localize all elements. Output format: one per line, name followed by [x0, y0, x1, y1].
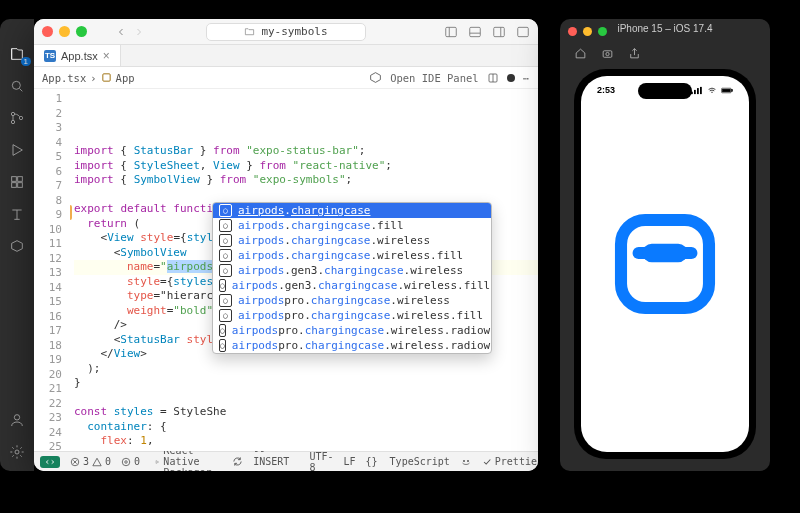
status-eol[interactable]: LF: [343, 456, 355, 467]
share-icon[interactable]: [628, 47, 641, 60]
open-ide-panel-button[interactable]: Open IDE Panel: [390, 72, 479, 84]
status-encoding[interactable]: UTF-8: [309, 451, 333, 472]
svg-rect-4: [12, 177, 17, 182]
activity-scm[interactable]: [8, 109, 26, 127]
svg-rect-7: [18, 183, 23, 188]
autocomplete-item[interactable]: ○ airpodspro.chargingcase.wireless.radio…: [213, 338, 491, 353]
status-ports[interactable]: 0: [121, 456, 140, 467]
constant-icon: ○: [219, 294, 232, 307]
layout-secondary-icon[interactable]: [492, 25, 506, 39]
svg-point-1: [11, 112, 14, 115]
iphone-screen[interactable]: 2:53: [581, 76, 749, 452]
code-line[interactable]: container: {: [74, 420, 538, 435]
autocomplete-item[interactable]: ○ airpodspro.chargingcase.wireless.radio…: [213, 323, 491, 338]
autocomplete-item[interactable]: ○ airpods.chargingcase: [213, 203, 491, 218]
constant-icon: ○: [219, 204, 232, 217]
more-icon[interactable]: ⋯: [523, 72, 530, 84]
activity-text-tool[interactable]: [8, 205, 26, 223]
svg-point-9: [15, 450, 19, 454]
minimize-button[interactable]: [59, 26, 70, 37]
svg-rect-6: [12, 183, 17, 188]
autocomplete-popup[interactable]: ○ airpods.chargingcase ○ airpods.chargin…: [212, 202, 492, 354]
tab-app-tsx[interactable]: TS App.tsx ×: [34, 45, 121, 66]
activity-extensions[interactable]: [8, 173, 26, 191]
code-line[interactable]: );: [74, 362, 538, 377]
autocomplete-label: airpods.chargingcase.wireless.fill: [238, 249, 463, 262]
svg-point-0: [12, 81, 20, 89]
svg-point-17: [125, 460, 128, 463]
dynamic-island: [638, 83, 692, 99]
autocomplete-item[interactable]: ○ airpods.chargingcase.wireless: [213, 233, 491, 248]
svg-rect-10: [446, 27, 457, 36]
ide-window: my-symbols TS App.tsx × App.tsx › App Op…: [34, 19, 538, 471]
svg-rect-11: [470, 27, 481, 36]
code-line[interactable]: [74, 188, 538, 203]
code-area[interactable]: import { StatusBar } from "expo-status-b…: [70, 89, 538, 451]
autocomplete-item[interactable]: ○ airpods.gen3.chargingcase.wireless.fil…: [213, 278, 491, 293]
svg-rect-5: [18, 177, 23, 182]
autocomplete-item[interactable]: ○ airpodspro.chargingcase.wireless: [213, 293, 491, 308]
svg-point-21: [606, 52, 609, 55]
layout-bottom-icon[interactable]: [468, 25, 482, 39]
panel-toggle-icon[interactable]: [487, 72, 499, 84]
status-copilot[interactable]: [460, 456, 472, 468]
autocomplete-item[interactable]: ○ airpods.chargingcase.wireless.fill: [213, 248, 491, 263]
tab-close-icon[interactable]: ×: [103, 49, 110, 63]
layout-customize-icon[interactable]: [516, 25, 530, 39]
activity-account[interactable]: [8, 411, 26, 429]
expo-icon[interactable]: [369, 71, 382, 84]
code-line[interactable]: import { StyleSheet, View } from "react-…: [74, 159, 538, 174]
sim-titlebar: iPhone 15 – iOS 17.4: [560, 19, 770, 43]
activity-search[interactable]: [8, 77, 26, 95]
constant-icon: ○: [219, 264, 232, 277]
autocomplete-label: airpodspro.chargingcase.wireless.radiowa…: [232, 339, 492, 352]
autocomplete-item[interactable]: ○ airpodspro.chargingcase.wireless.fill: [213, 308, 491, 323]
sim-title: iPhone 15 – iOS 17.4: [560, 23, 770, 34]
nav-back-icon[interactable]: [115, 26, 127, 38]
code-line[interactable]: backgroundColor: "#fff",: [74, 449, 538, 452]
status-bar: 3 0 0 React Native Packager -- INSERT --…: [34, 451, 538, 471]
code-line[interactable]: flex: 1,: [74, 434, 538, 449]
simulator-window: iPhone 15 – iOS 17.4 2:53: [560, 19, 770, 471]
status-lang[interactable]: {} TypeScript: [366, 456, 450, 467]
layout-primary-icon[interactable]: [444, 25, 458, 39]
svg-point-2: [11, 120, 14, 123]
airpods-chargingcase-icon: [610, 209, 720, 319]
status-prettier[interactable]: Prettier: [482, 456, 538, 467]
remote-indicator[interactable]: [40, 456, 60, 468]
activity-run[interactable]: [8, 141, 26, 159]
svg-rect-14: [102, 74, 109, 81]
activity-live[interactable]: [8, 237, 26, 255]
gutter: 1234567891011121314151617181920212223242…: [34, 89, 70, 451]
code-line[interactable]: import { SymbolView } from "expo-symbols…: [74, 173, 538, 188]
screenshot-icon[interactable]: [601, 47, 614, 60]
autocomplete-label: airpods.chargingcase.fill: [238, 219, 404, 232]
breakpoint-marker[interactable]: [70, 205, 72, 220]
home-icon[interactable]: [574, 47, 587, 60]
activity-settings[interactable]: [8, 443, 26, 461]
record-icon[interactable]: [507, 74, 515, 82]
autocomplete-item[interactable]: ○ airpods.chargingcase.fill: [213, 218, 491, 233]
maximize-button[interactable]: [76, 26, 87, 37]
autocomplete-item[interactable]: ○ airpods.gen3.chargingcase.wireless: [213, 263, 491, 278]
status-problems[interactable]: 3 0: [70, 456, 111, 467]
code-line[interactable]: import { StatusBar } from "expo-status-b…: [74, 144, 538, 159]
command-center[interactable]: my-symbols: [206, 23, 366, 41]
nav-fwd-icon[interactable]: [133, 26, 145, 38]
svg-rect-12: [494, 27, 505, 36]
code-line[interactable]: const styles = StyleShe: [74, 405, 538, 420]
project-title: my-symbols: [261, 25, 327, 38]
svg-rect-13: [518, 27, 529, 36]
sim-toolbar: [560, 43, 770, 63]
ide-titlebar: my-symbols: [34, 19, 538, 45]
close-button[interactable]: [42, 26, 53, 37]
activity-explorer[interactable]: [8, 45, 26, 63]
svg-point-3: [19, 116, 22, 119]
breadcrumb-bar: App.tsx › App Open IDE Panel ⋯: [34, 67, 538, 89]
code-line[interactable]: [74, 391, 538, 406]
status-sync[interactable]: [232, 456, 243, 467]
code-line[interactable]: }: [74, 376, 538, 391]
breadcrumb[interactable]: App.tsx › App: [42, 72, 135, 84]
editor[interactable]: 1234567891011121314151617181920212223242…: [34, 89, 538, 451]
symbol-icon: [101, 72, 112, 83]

### [Work to be completed]
An exact copy of the records is required. Pictures do not belong in it.

### [Solution to the exercise]
localize all elements. Output format: one per line, name followed by [x0, y0, x1, y1].
status-eol[interactable]: LF: [343, 456, 355, 467]
share-icon[interactable]: [628, 47, 641, 60]
open-ide-panel-button[interactable]: Open IDE Panel: [390, 72, 479, 84]
status-encoding[interactable]: UTF-8: [309, 451, 333, 472]
svg-rect-4: [12, 177, 17, 182]
activity-scm[interactable]: [8, 109, 26, 127]
svg-rect-7: [18, 183, 23, 188]
autocomplete-item[interactable]: ○ airpodspro.chargingcase.wireless.radio…: [213, 338, 491, 353]
status-ports[interactable]: 0: [121, 456, 140, 467]
constant-icon: ○: [219, 294, 232, 307]
layout-secondary-icon[interactable]: [492, 25, 506, 39]
svg-point-1: [11, 112, 14, 115]
iphone-screen[interactable]: 2:53: [581, 76, 749, 452]
code-line[interactable]: container: {: [74, 420, 538, 435]
autocomplete-item[interactable]: ○ airpodspro.chargingcase.wireless.radio…: [213, 323, 491, 338]
autocomplete-item[interactable]: ○ airpods.chargingcase: [213, 203, 491, 218]
constant-icon: ○: [219, 204, 232, 217]
more-icon[interactable]: ⋯: [523, 72, 530, 84]
activity-text-tool[interactable]: [8, 205, 26, 223]
svg-point-9: [15, 450, 19, 454]
minimize-button[interactable]: [59, 26, 70, 37]
svg-rect-6: [12, 183, 17, 188]
autocomplete-popup[interactable]: ○ airpods.chargingcase ○ airpods.chargin…: [212, 202, 492, 354]
tab-app-tsx[interactable]: TS App.tsx ×: [34, 45, 121, 66]
activity-extensions[interactable]: [8, 173, 26, 191]
code-line[interactable]: );: [74, 362, 538, 377]
autocomplete-label: airpods.chargingcase.wireless.fill: [238, 249, 463, 262]
svg-point-0: [12, 81, 20, 89]
svg-point-17: [125, 460, 128, 463]
dynamic-island: [638, 83, 692, 99]
autocomplete-item[interactable]: ○ airpods.chargingcase.wireless: [213, 233, 491, 248]
svg-rect-10: [446, 27, 457, 36]
ide-window: my-symbols TS App.tsx × App.tsx › App Op…: [34, 19, 538, 471]
svg-rect-11: [470, 27, 481, 36]
code-line[interactable]: [74, 188, 538, 203]
code-area[interactable]: import { StatusBar } from "expo-status-b…: [70, 89, 538, 451]
autocomplete-item[interactable]: ○ airpods.gen3.chargingcase.wireless.fil…: [213, 278, 491, 293]
svg-rect-5: [18, 177, 23, 182]
autocomplete-item[interactable]: ○ airpodspro.chargingcase.wireless: [213, 293, 491, 308]
svg-point-21: [606, 52, 609, 55]
layout-bottom-icon[interactable]: [468, 25, 482, 39]
panel-toggle-icon[interactable]: [487, 72, 499, 84]
status-copilot[interactable]: [460, 456, 472, 468]
autocomplete-item[interactable]: ○ airpods.chargingcase.wireless.fill: [213, 248, 491, 263]
tab-close-icon[interactable]: ×: [103, 49, 110, 63]
layout-customize-icon[interactable]: [516, 25, 530, 39]
activity-account[interactable]: [8, 411, 26, 429]
expo-icon[interactable]: [369, 71, 382, 84]
code-line[interactable]: import { StyleSheet, View } from "react-…: [74, 159, 538, 174]
sim-titlebar: iPhone 15 – iOS 17.4: [560, 19, 770, 43]
activity-search[interactable]: [8, 77, 26, 95]
constant-icon: ○: [219, 264, 232, 277]
autocomplete-label: airpodspro.chargingcase.wireless.radiowa…: [232, 339, 492, 352]
autocomplete-item[interactable]: ○ airpodspro.chargingcase.wireless.fill: [213, 308, 491, 323]
sim-title: iPhone 15 – iOS 17.4: [560, 23, 770, 34]
nav-back-icon[interactable]: [115, 26, 127, 38]
code-line[interactable]: backgroundColor: "#fff",: [74, 449, 538, 452]
status-bar: 3 0 0 React Native Packager -- INSERT --…: [34, 451, 538, 471]
code-line[interactable]: flex: 1,: [74, 434, 538, 449]
simulator-window: iPhone 15 – iOS 17.4 2:53: [560, 19, 770, 471]
status-lang[interactable]: {} TypeScript: [366, 456, 450, 467]
layout-primary-icon[interactable]: [444, 25, 458, 39]
svg-point-2: [11, 120, 14, 123]
airpods-chargingcase-icon: [610, 209, 720, 319]
status-prettier[interactable]: Prettier: [482, 456, 538, 467]
remote-indicator[interactable]: [40, 456, 60, 468]
activity-run[interactable]: [8, 141, 26, 159]
svg-rect-14: [102, 74, 109, 81]
activity-live[interactable]: [8, 237, 26, 255]
gutter: 1234567891011121314151617181920212223242…: [34, 89, 70, 451]
code-line[interactable]: import { SymbolView } from "expo-symbols…: [74, 173, 538, 188]
screenshot-icon[interactable]: [601, 47, 614, 60]
autocomplete-label: airpods.chargingcase.fill: [238, 219, 404, 232]
breakpoint-marker[interactable]: [70, 205, 72, 220]
home-icon[interactable]: [574, 47, 587, 60]
activity-settings[interactable]: [8, 443, 26, 461]
record-icon[interactable]: [507, 74, 515, 82]
autocomplete-item[interactable]: ○ airpods.chargingcase.fill: [213, 218, 491, 233]
maximize-button[interactable]: [76, 26, 87, 37]
autocomplete-item[interactable]: ○ airpods.gen3.chargingcase.wireless: [213, 263, 491, 278]
status-problems[interactable]: 3 0: [70, 456, 111, 467]
code-line[interactable]: import { StatusBar } from "expo-status-b…: [74, 144, 538, 159]
command-center[interactable]: my-symbols: [206, 23, 366, 41]
nav-fwd-icon[interactable]: [133, 26, 145, 38]
svg-rect-12: [494, 27, 505, 36]
code-line[interactable]: const styles = StyleShe: [74, 405, 538, 420]
project-title: my-symbols: [261, 25, 327, 38]
svg-rect-13: [518, 27, 529, 36]
sim-toolbar: [560, 43, 770, 63]
ide-titlebar: my-symbols: [34, 19, 538, 45]
close-button[interactable]: [42, 26, 53, 37]
activity-explorer[interactable]: [8, 45, 26, 63]
svg-point-3: [19, 116, 22, 119]
breadcrumb-bar: App.tsx › App Open IDE Panel ⋯: [34, 67, 538, 89]
code-line[interactable]: [74, 391, 538, 406]
status-sync[interactable]: [232, 456, 243, 467]
code-line[interactable]: }: [74, 376, 538, 391]
breadcrumb[interactable]: App.tsx › App: [42, 72, 135, 84]
editor[interactable]: 1234567891011121314151617181920212223242…: [34, 89, 538, 451]
symbol-icon: [101, 72, 112, 83]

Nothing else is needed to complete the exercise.